SwampCTF - Leap of Faith
This is another steganography challenge that required the use of several tools atypical of traditional steganography. I found this one very challenging at first, and it required a lot of research on my part, but I really enjoyed it!
Accessing the Challenge
Clicking on the challenge revealed the following message that guides you towards solving the challenge.
There isn't much information provided for this challenge, except for a quote from The Matrix and a nice little hint regarding "stego tools".
The attachment in the challenge provided the image seen below.
Searching for Hidden Data
As I do for all steganography challenges, I attempted to find hidden information in the image using exiftool and strings. In this case, neither of those tools revealed any hidden information.
The next step in my steganography methodology was to use binwalk to find additional files hidden within the image.
binwalk leap_of_faith.jpeg
Binwalk revealed another JPEG image hidden in the original.
Normally, I would use binwalk with the -e option to extract the additional files in the image; however, in this case, binwalk was unable to extract the files. So, I headed off to Google.

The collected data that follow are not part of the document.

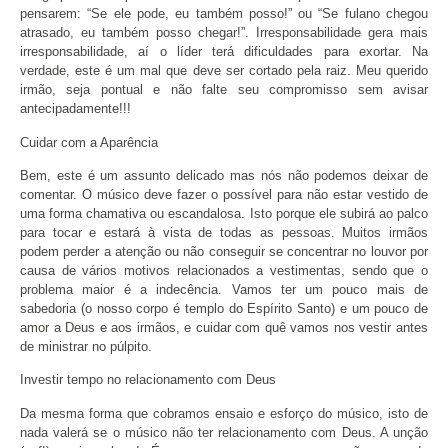
pensarem: “Se ele pode, eu também posso!” ou “Se fulano chegou
atrasado, eu também posso chegar!”. Irresponsabilidade gera mais
irresponsabilidade, aí o líder terá dificuldades para exortar. Na
verdade, este é um mal que deve ser cortado pela raiz. Meu querido
irmão, seja pontual e não falte seu compromisso sem avisar
antecipadamente!!!
Cuidar com a Aparência
Bem, este é um assunto delicado mas nós não podemos deixar de
comentar. O músico deve fazer o possível para não estar vestido de
uma forma chamativa ou escandalosa. Isto porque ele subirá ao palco
para tocar e estará à vista de todas as pessoas. Muitos irmãos
podem perder a atenção ou não conseguir se concentrar no louvor por
causa de vários motivos relacionados a vestimentas, sendo que o
problema maior é a indecência. Vamos ter um pouco mais de
sabedoria (o nosso corpo é templo do Espírito Santo) e um pouco de
amor a Deus e aos irmãos, e cuidar com quê vamos nos vestir antes
de ministrar no púlpito.
Investir tempo no relacionamento com Deus
Da mesma forma que cobramos ensaio e esforço do músico, isto de
nada valerá se o músico não ter relacionamento com Deus. A unção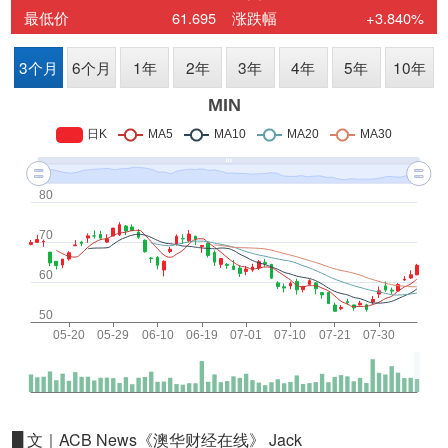
█ 文｜ACB News《澳华财经在线》 Jack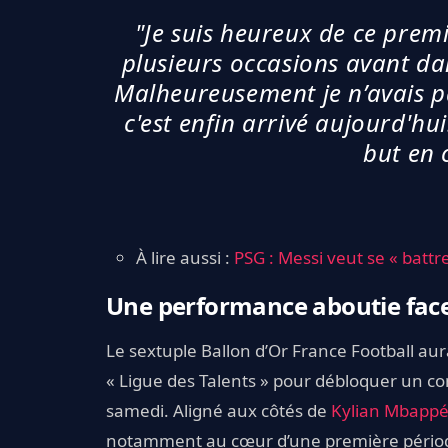
"Je suis heureux de ce premie
plusieurs occasions avant da
Malheureusement je n’avais pa
c'est enfin arrivé aujourd'hu
but en
À lire aussi :
PSG : Messi veut se « battre
Une performance aboutie fac
Le sextuple Ballon d’Or France Football aur
« Ligue des Talents » pour débloquer un co
samedi. Aligné aux côtés de
Kylian Mbapp
notamment au cœur d’une première période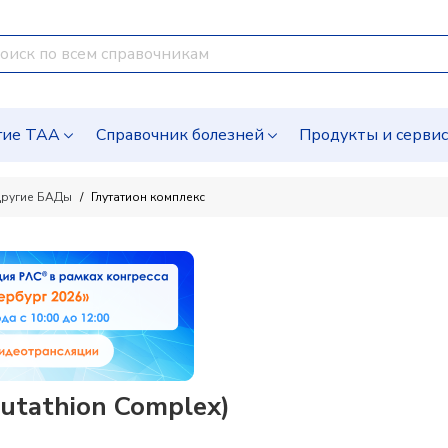
гие ТАА
Справочник болезней
Продукты и серви
ругие БАДы
Глутатион комплекс
utathion Complex)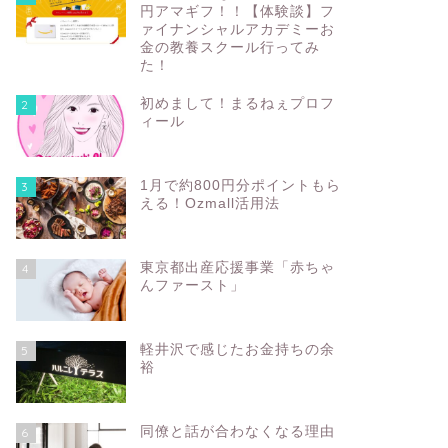
円アマギフ！！【体験談】フ
ァイナンシャルアカデミーお
金の教養スクール行ってみ
た！
初めまして！まるねぇプロフ
2
ィール
1月で約800円分ポイントもら
3
える！Ozmall活用法
東京都出産応援事業「赤ちゃ
4
んファースト」
軽井沢で感じたお金持ちの余
5
裕
同僚と話が合わなくなる理由
6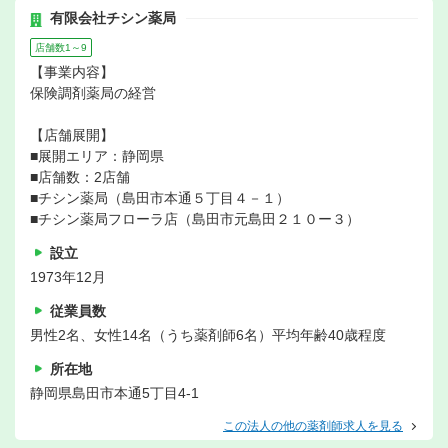
有限会社チシン薬局
店舗数1～9
【事業内容】
保険調剤薬局の経営
【店舗展開】
■展開エリア：静岡県
■店舗数：2店舗
■チシン薬局（島田市本通５丁目４－１）
■チシン薬局フローラ店（島田市元島田２１０ー３）
設立
1973年12月
従業員数
男性2名、女性14名（うち薬剤師6名）平均年齢40歳程度
所在地
静岡県島田市本通5丁目4-1
この法人の他の薬剤師求人を見る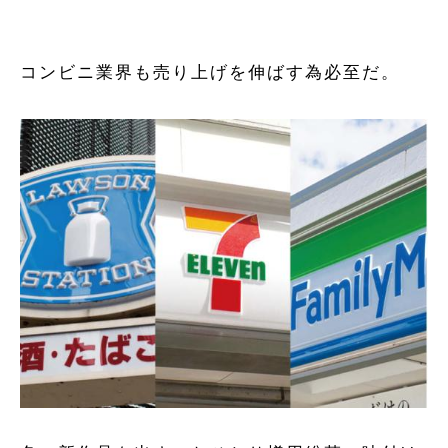
コンビニ業界も売り上げを伸ばす為必至だ。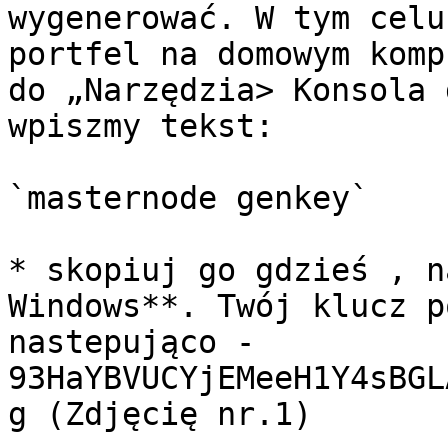
wygenerować. W tym celu
portfel na domowym komp
do „Narzędzia> Konsola 
wpiszmy tekst:

`masternode genkey`

* skopiuj go gdzieś , n
Windows**. Twój klucz p
nastepująco - 
93HaYBVUCYjEMeeH1Y4sBGL
g (Zdjęcię nr.1)
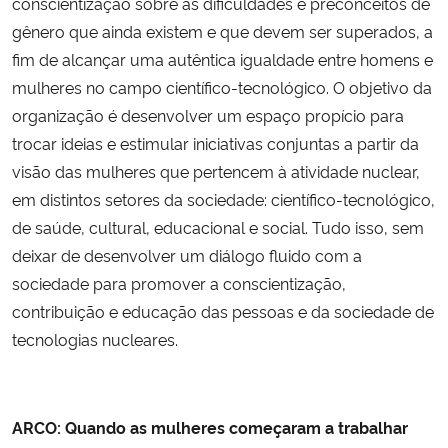
conscientização sobre as dificuldades e preconceitos de
gênero que ainda existem e que devem ser superados, a
fim de alcançar uma autêntica igualdade entre homens e
mulheres no campo científico-tecnológico. O objetivo da
organização é desenvolver um espaço propício para
trocar ideias e estimular iniciativas conjuntas a partir da
visão das mulheres que pertencem à atividade nuclear,
em distintos setores da sociedade: científico-tecnológico,
de saúde, cultural, educacional e social. Tudo isso, sem
deixar de desenvolver um diálogo fluido com a
sociedade para promover a conscientização,
contribuição e educação das pessoas e da sociedade de
tecnologias nucleares.
ARCO: Quando as mulheres começaram a trabalhar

Using DD to Extract the Hidden Files
My search results led me to a github page for CTF write-ups for other CTFs (https://github.com/VulnHub/ctf-writeups/blob/master/2016/sctf/banana-boy.md). Using this individual's write-up as a reference, I used dd to extract the hidden image.
Looking at the binwalk output, we can see that the second image offset occurs at 226, so that's where I skipped to in my dd command. I defaulted to using bs=1, which reads 1 byte at a time.
dd if=leap_of_faith.jpeg of=out.jpeg skip=226 bs=1
Upon executing dd, the following image was extracted.
This is where I got stuck for a little bit. I tried my typical steganography methods on this new image by using exiftool, strings, and a variety of other tools, but I couldn't find any additional information hidden in this image.
After playing around with the dd command and various options, I finally decided to change the bs option to 2 just to give it a shot. Fortunately for me, it resulted in the following image being extracted.
Conclusion
While I ended up finding the flag, I'm still not satisfied that I don't fully understand how this challenge was built or how the creator hid this image. The challenge itself was great! It's unlike any other steganography challenge I've seen before, and I really enjoyed figuring this one out.